Big fossil found in Ike-ravaged home's front yard

A homeowner whose beachfront property in Texas was destroyed during Hurricane Ike has found a football-size fossil tooth in the debris.

This photo released by Lamar University shows Jim Westgate, a trained paleontologist and a research associate with the Vertebrate Paleontology Laboratory at the University of Texas Memorial Museum, posing in Beaumont,Texas, Wednesday, Oct. 1, 2008, with a fossil tooth of a mammoth that he found in Caplen, Texas, in the debris from Hurricane Ike. Westgate believes the fossil discovered in the Ike-damaged debris is from a Columbian mammoth. (AP Photo/Lamar University, Brian Sattler) ** NO SALES **

CAPLEN, Texas (AP) -- A homeowner whose beachfront property in Texas was destroyed during Hurricane Ike has found a football-size fossil tooth in the debris.

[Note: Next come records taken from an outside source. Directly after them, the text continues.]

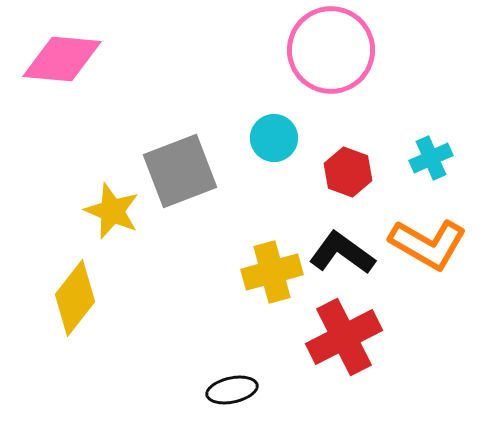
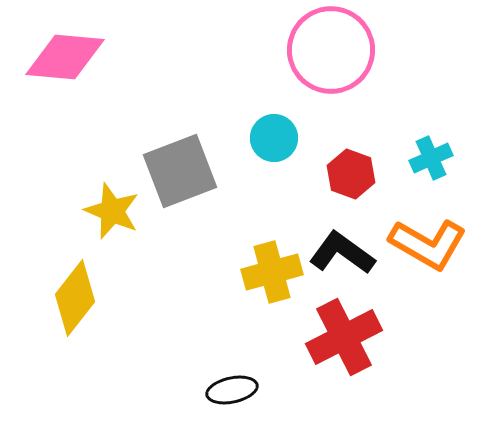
pink diamond: moved 3 px right, 2 px up
red hexagon: moved 3 px right, 2 px down
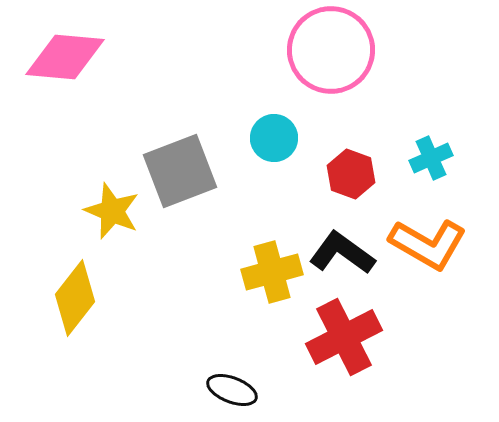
black ellipse: rotated 33 degrees clockwise
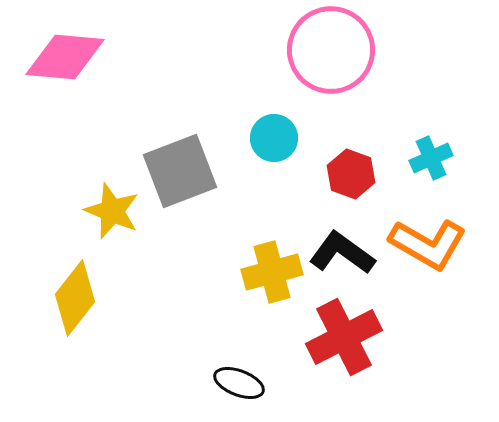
black ellipse: moved 7 px right, 7 px up
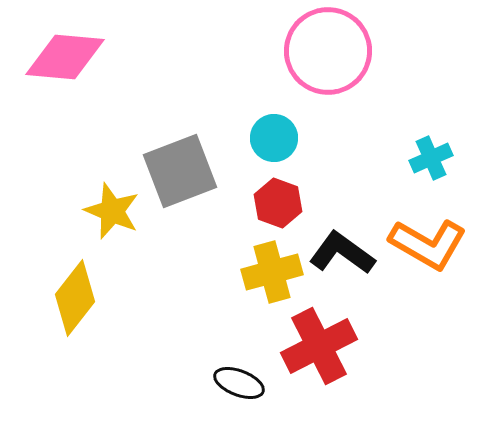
pink circle: moved 3 px left, 1 px down
red hexagon: moved 73 px left, 29 px down
red cross: moved 25 px left, 9 px down
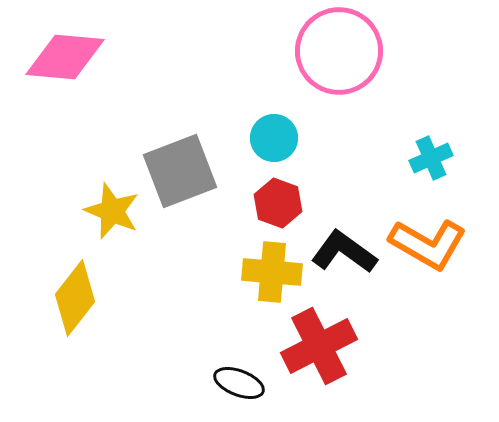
pink circle: moved 11 px right
black L-shape: moved 2 px right, 1 px up
yellow cross: rotated 20 degrees clockwise
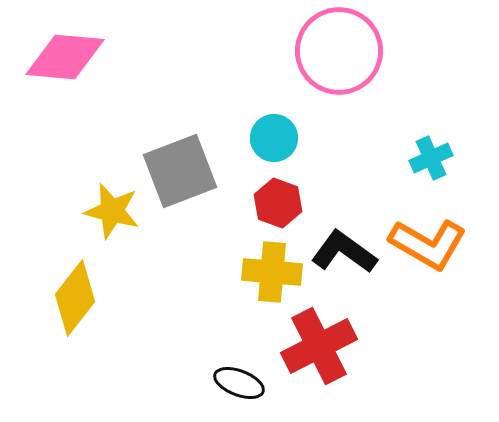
yellow star: rotated 8 degrees counterclockwise
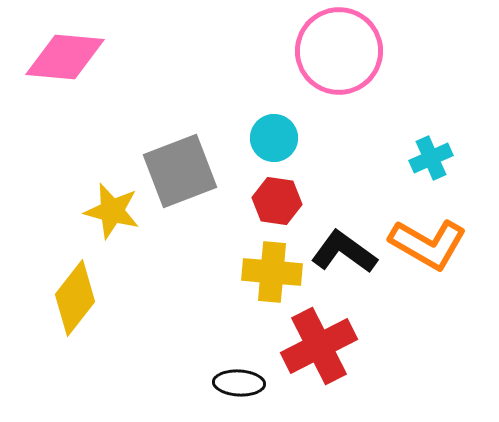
red hexagon: moved 1 px left, 2 px up; rotated 12 degrees counterclockwise
black ellipse: rotated 18 degrees counterclockwise
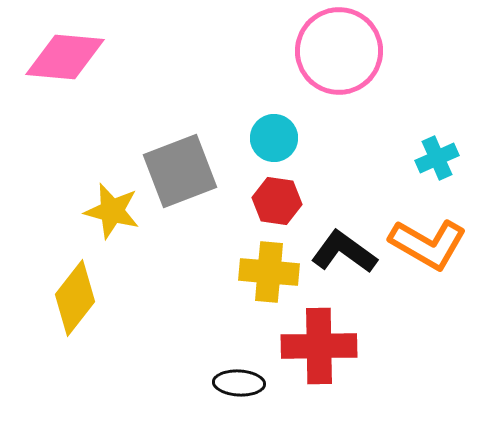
cyan cross: moved 6 px right
yellow cross: moved 3 px left
red cross: rotated 26 degrees clockwise
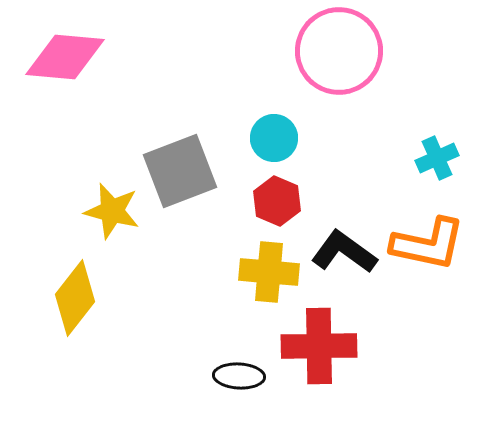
red hexagon: rotated 15 degrees clockwise
orange L-shape: rotated 18 degrees counterclockwise
black ellipse: moved 7 px up
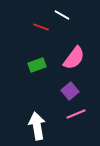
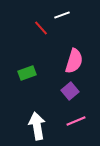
white line: rotated 49 degrees counterclockwise
red line: moved 1 px down; rotated 28 degrees clockwise
pink semicircle: moved 3 px down; rotated 20 degrees counterclockwise
green rectangle: moved 10 px left, 8 px down
pink line: moved 7 px down
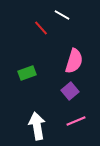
white line: rotated 49 degrees clockwise
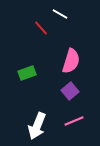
white line: moved 2 px left, 1 px up
pink semicircle: moved 3 px left
pink line: moved 2 px left
white arrow: rotated 148 degrees counterclockwise
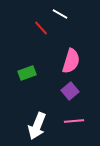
pink line: rotated 18 degrees clockwise
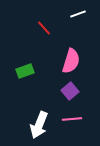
white line: moved 18 px right; rotated 49 degrees counterclockwise
red line: moved 3 px right
green rectangle: moved 2 px left, 2 px up
pink line: moved 2 px left, 2 px up
white arrow: moved 2 px right, 1 px up
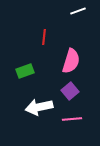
white line: moved 3 px up
red line: moved 9 px down; rotated 49 degrees clockwise
white arrow: moved 18 px up; rotated 56 degrees clockwise
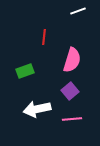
pink semicircle: moved 1 px right, 1 px up
white arrow: moved 2 px left, 2 px down
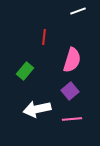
green rectangle: rotated 30 degrees counterclockwise
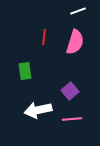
pink semicircle: moved 3 px right, 18 px up
green rectangle: rotated 48 degrees counterclockwise
white arrow: moved 1 px right, 1 px down
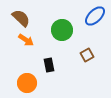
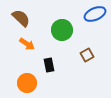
blue ellipse: moved 2 px up; rotated 20 degrees clockwise
orange arrow: moved 1 px right, 4 px down
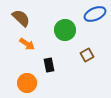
green circle: moved 3 px right
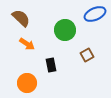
black rectangle: moved 2 px right
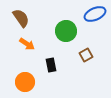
brown semicircle: rotated 12 degrees clockwise
green circle: moved 1 px right, 1 px down
brown square: moved 1 px left
orange circle: moved 2 px left, 1 px up
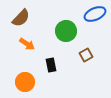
brown semicircle: rotated 78 degrees clockwise
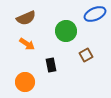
brown semicircle: moved 5 px right; rotated 24 degrees clockwise
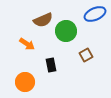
brown semicircle: moved 17 px right, 2 px down
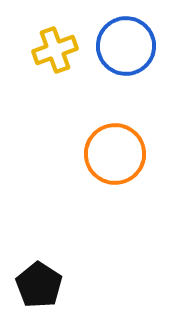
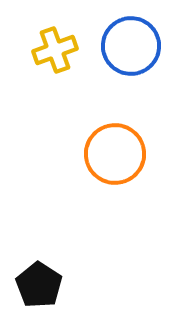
blue circle: moved 5 px right
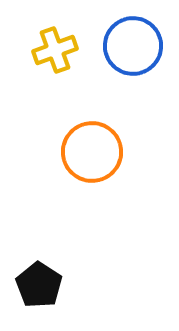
blue circle: moved 2 px right
orange circle: moved 23 px left, 2 px up
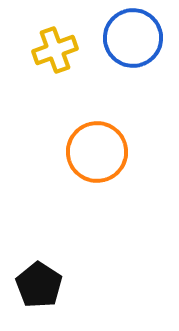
blue circle: moved 8 px up
orange circle: moved 5 px right
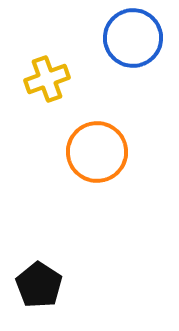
yellow cross: moved 8 px left, 29 px down
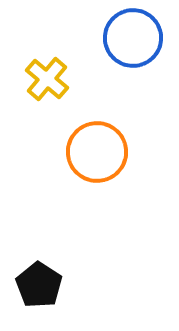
yellow cross: rotated 30 degrees counterclockwise
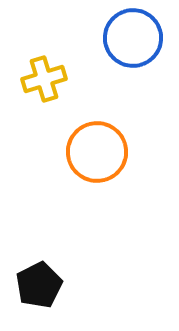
yellow cross: moved 3 px left; rotated 33 degrees clockwise
black pentagon: rotated 12 degrees clockwise
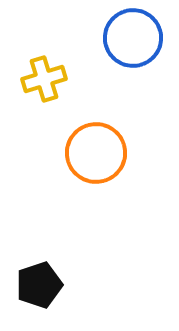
orange circle: moved 1 px left, 1 px down
black pentagon: rotated 9 degrees clockwise
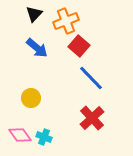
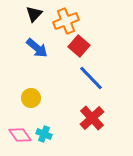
cyan cross: moved 3 px up
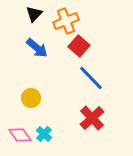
cyan cross: rotated 21 degrees clockwise
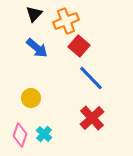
pink diamond: rotated 55 degrees clockwise
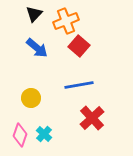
blue line: moved 12 px left, 7 px down; rotated 56 degrees counterclockwise
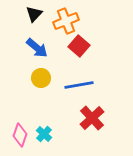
yellow circle: moved 10 px right, 20 px up
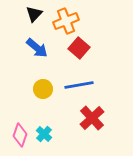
red square: moved 2 px down
yellow circle: moved 2 px right, 11 px down
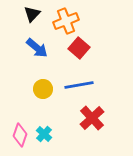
black triangle: moved 2 px left
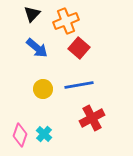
red cross: rotated 15 degrees clockwise
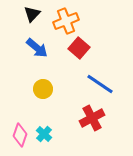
blue line: moved 21 px right, 1 px up; rotated 44 degrees clockwise
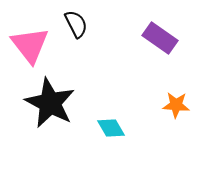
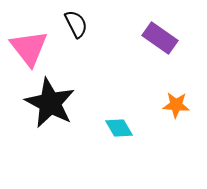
pink triangle: moved 1 px left, 3 px down
cyan diamond: moved 8 px right
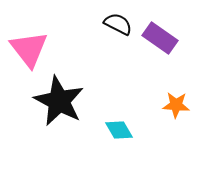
black semicircle: moved 42 px right; rotated 36 degrees counterclockwise
pink triangle: moved 1 px down
black star: moved 9 px right, 2 px up
cyan diamond: moved 2 px down
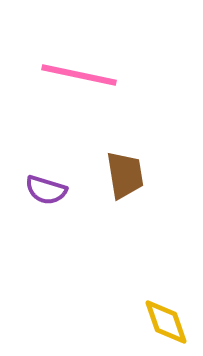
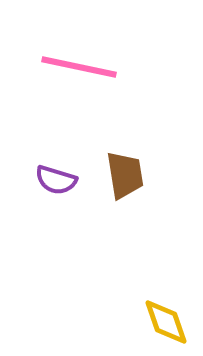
pink line: moved 8 px up
purple semicircle: moved 10 px right, 10 px up
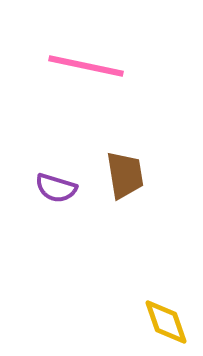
pink line: moved 7 px right, 1 px up
purple semicircle: moved 8 px down
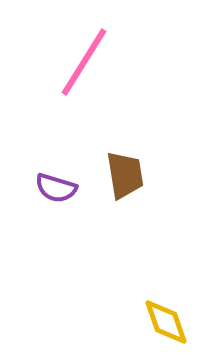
pink line: moved 2 px left, 4 px up; rotated 70 degrees counterclockwise
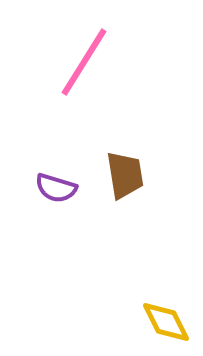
yellow diamond: rotated 8 degrees counterclockwise
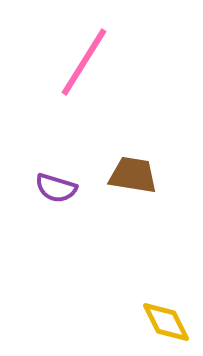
brown trapezoid: moved 8 px right; rotated 72 degrees counterclockwise
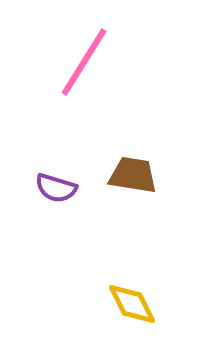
yellow diamond: moved 34 px left, 18 px up
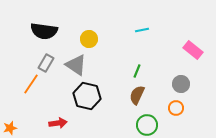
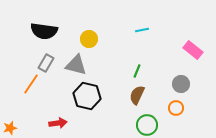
gray triangle: rotated 20 degrees counterclockwise
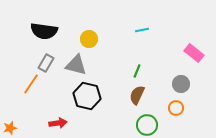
pink rectangle: moved 1 px right, 3 px down
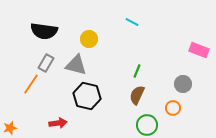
cyan line: moved 10 px left, 8 px up; rotated 40 degrees clockwise
pink rectangle: moved 5 px right, 3 px up; rotated 18 degrees counterclockwise
gray circle: moved 2 px right
orange circle: moved 3 px left
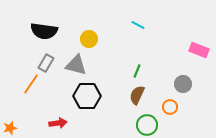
cyan line: moved 6 px right, 3 px down
black hexagon: rotated 12 degrees counterclockwise
orange circle: moved 3 px left, 1 px up
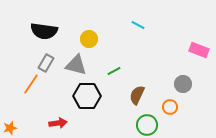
green line: moved 23 px left; rotated 40 degrees clockwise
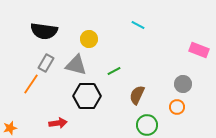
orange circle: moved 7 px right
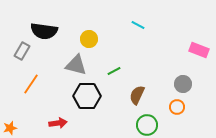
gray rectangle: moved 24 px left, 12 px up
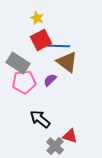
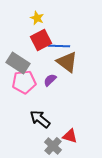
gray cross: moved 2 px left
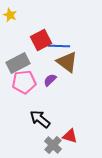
yellow star: moved 27 px left, 3 px up
gray rectangle: rotated 60 degrees counterclockwise
gray cross: moved 1 px up
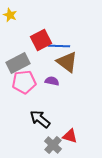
purple semicircle: moved 2 px right, 1 px down; rotated 56 degrees clockwise
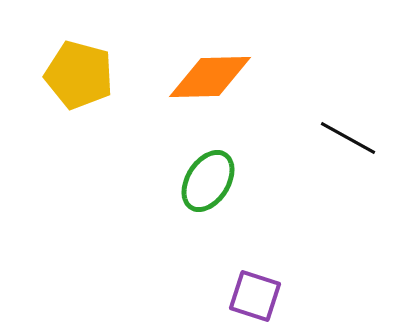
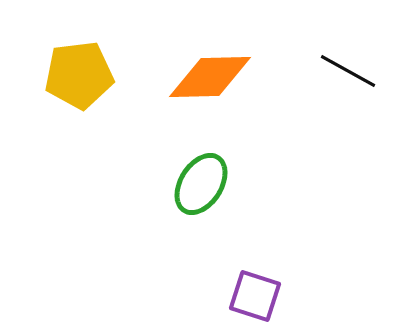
yellow pentagon: rotated 22 degrees counterclockwise
black line: moved 67 px up
green ellipse: moved 7 px left, 3 px down
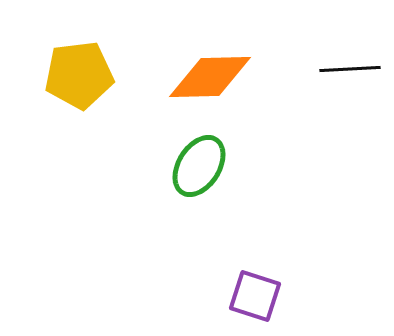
black line: moved 2 px right, 2 px up; rotated 32 degrees counterclockwise
green ellipse: moved 2 px left, 18 px up
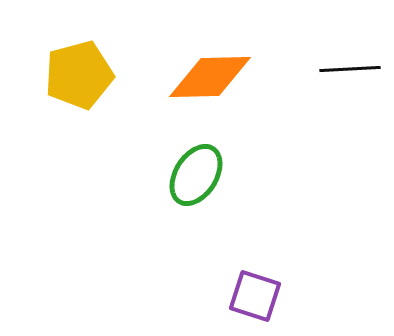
yellow pentagon: rotated 8 degrees counterclockwise
green ellipse: moved 3 px left, 9 px down
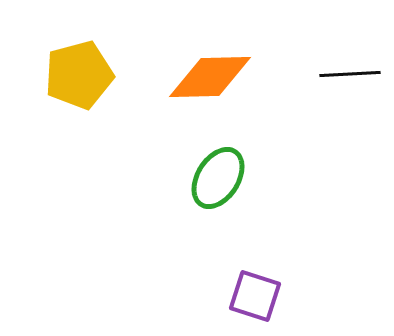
black line: moved 5 px down
green ellipse: moved 22 px right, 3 px down
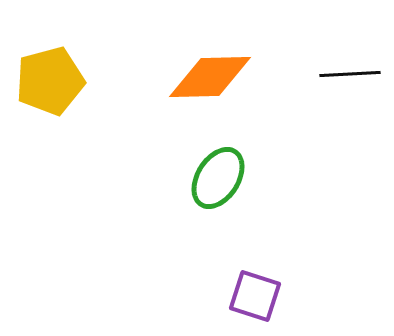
yellow pentagon: moved 29 px left, 6 px down
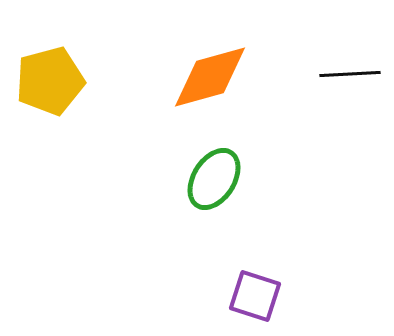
orange diamond: rotated 14 degrees counterclockwise
green ellipse: moved 4 px left, 1 px down
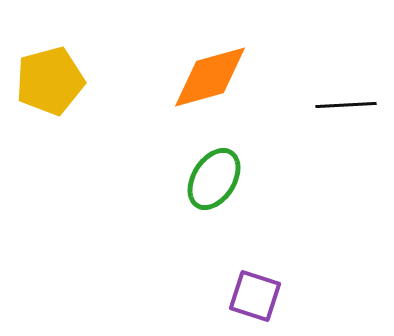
black line: moved 4 px left, 31 px down
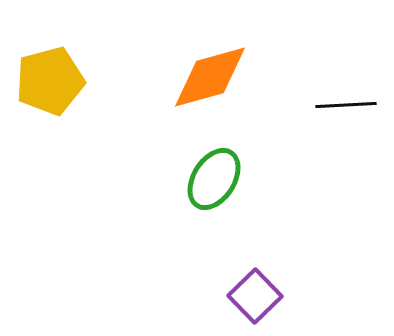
purple square: rotated 28 degrees clockwise
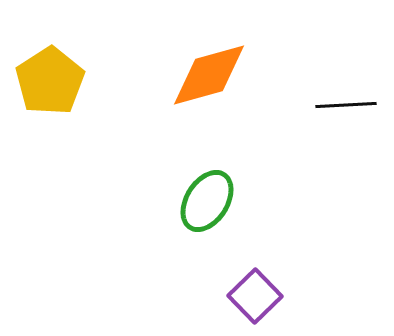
orange diamond: moved 1 px left, 2 px up
yellow pentagon: rotated 18 degrees counterclockwise
green ellipse: moved 7 px left, 22 px down
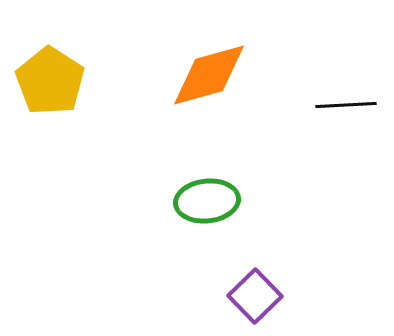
yellow pentagon: rotated 6 degrees counterclockwise
green ellipse: rotated 52 degrees clockwise
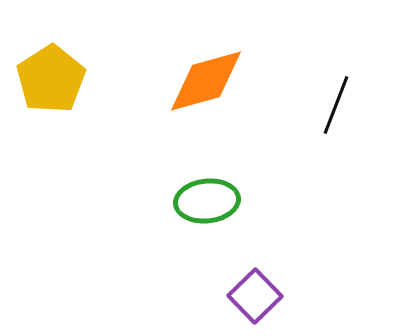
orange diamond: moved 3 px left, 6 px down
yellow pentagon: moved 1 px right, 2 px up; rotated 6 degrees clockwise
black line: moved 10 px left; rotated 66 degrees counterclockwise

Dorothy Sisk asked her colleague, Lamar University paleontologist Jim Westgate, to accompany her to her Bolivar Peninsula home after Ike hit. Together they found something unusual in the remains of Sisk's front yard: a six-pound fossil tooth.

Westgate believes the fossil is from a Columbian mammoth common in North America until around 10,000 years ago.

The tooth, which looks like a series of boot soles or slices of bread wedged together, is expected to be sent to the Texas Memorial Museum in Austin.

More than 1 million people fled the Texas coast because of Hurricane Ike.